[Supplied information — start]

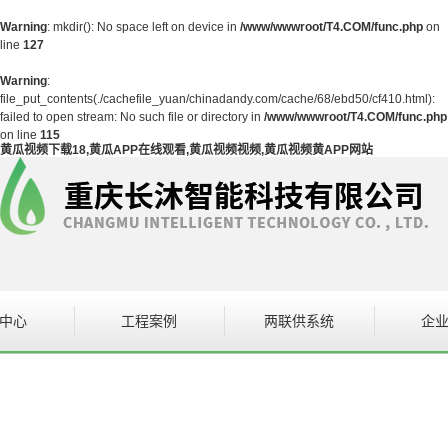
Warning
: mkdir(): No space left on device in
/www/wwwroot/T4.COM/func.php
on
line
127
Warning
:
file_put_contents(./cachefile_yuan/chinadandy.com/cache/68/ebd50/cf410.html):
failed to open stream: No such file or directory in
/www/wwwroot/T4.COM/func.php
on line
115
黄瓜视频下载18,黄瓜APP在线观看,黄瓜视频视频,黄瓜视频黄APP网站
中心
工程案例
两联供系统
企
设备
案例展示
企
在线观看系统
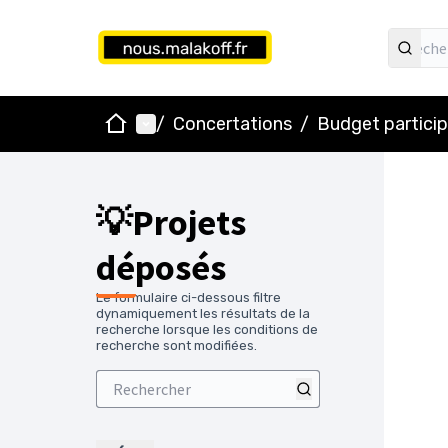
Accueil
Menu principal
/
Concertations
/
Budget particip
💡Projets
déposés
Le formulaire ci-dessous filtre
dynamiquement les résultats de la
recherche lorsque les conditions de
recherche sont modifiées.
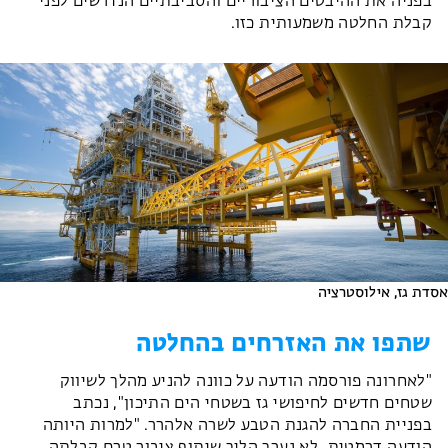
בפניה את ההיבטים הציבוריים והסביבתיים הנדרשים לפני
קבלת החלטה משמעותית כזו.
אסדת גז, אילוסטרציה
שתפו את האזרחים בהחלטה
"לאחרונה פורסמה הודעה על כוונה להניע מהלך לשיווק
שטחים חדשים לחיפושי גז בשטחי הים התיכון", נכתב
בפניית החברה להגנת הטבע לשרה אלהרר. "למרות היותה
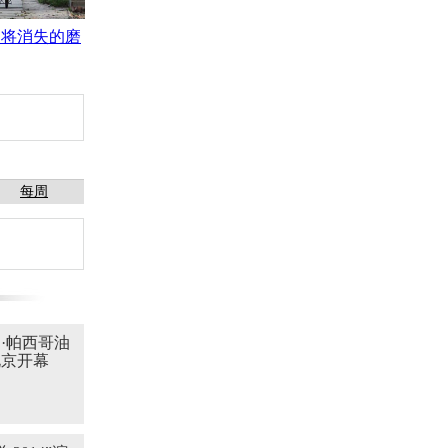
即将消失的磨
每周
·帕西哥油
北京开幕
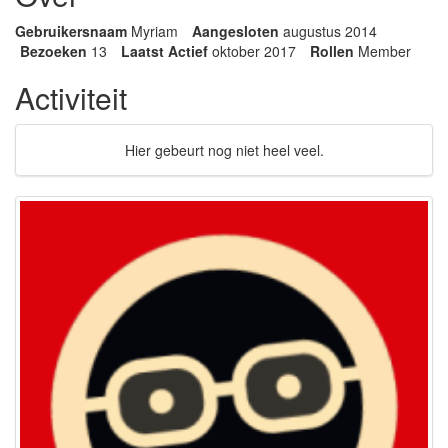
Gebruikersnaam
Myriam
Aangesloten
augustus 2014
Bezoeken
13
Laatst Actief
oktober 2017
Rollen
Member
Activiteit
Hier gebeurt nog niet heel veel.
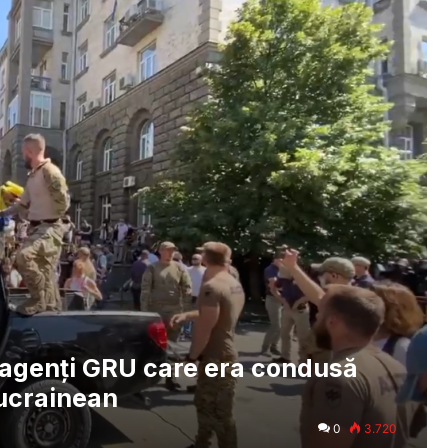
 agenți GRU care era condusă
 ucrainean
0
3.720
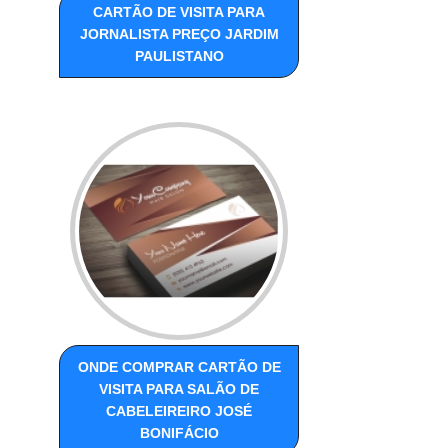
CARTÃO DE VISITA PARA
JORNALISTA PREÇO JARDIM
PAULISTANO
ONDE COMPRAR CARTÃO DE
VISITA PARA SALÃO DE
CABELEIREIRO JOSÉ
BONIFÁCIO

[Supplied information — finish]
[Supplied information — start]

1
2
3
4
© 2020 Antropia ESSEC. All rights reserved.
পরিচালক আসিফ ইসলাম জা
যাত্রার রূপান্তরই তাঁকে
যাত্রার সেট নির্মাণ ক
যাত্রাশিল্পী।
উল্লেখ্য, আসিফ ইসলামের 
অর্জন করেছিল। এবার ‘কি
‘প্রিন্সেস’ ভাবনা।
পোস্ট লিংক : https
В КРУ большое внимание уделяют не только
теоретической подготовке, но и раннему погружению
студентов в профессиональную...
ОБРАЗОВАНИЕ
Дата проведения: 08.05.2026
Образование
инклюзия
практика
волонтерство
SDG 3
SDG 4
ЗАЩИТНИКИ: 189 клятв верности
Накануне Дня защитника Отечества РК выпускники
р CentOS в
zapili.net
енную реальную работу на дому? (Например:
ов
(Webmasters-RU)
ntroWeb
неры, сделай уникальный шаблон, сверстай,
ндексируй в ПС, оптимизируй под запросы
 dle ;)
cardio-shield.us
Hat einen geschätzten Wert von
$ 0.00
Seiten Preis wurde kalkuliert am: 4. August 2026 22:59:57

[Supplied information — finish]
[Supplied information — start]

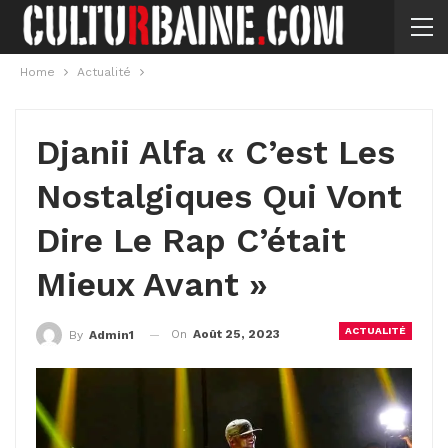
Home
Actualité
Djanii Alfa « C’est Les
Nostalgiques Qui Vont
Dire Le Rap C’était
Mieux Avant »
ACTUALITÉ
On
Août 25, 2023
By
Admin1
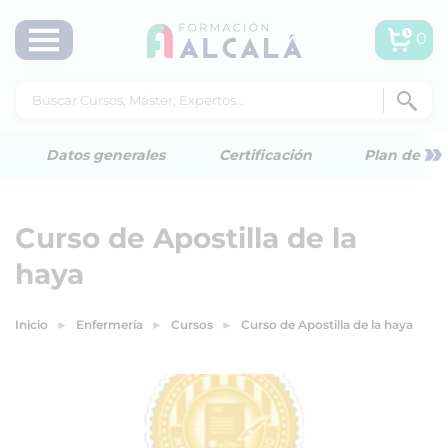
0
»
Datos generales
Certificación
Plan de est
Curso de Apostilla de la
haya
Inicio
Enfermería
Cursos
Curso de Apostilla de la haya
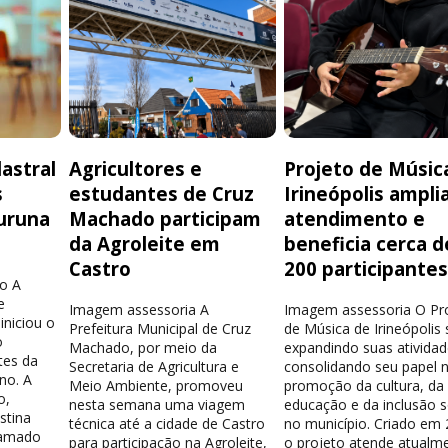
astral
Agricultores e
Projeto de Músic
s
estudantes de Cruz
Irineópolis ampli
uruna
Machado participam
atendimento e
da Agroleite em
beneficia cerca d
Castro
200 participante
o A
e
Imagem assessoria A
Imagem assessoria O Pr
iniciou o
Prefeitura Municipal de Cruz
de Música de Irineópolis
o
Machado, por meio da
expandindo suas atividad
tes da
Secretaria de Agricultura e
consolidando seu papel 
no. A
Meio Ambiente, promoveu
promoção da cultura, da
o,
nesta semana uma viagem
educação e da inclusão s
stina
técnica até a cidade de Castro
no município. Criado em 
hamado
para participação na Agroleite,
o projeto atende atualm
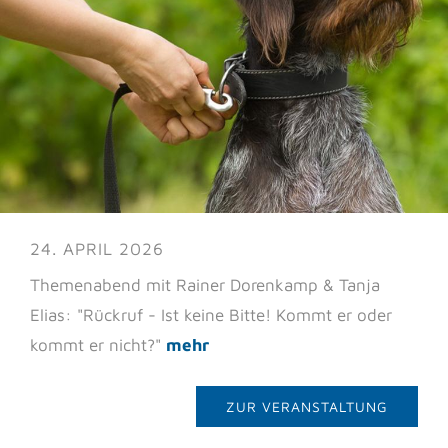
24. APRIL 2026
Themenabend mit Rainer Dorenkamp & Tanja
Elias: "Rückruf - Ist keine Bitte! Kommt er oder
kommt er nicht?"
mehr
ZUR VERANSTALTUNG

[Supplied information — finish]

Work order → Give back precisely the lines above that start at the line containing "যাত্রার রূপান্তরই তাঁকে" and end at the line containing "Seiten Preis wurde", inclusive. No other lines belong in the output.

Completed exercise →
যাত্রার রূপান্তরই তাঁকে
যাত্রার সেট নির্মাণ ক
যাত্রাশিল্পী।
উল্লেখ্য, আসিফ ইসলামের 
অর্জন করেছিল। এবার ‘কি
‘প্রিন্সেস’ ভাবনা।
পোস্ট লিংক : https
В КРУ большое внимание уделяют не только
теоретической подготовке, но и раннему погружению
студентов в профессиональную...
ОБРАЗОВАНИЕ
Дата проведения: 08.05.2026
Образование
инклюзия
практика
волонтерство
SDG 3
SDG 4
ЗАЩИТНИКИ: 189 клятв верности
Накануне Дня защитника Отечества РК выпускники
р CentOS в
zapili.net
енную реальную работу на дому? (Например:
ов
(Webmasters-RU)
ntroWeb
неры, сделай уникальный шаблон, сверстай,
ндексируй в ПС, оптимизируй под запросы
 dle ;)
cardio-shield.us
Hat einen geschätzten Wert von
$ 0.00
Seiten Preis wurde kalkuliert am: 4. August 2026 22:59:57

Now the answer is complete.